Collection entries:
* * * * *

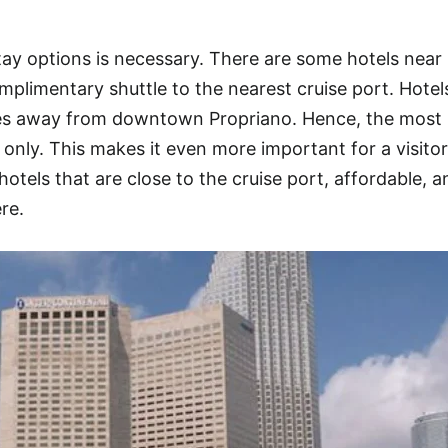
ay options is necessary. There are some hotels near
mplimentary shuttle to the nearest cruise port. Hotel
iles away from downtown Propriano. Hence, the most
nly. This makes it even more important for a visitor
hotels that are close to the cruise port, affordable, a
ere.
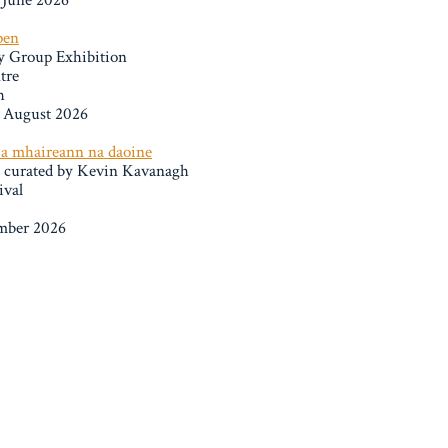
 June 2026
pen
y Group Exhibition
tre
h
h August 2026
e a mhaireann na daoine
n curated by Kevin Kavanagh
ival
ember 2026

* * * * *

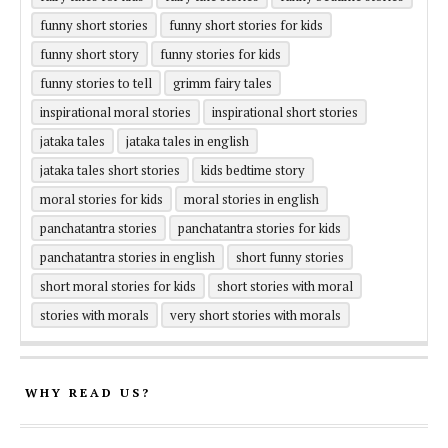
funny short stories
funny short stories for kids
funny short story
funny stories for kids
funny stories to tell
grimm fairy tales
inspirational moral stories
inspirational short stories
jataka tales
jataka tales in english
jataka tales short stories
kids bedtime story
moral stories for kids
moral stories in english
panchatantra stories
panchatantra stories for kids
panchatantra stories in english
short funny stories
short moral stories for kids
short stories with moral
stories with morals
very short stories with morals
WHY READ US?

* * * * *

For the entries, state the number of lines that include the string "panchatantra". Add no other words.

3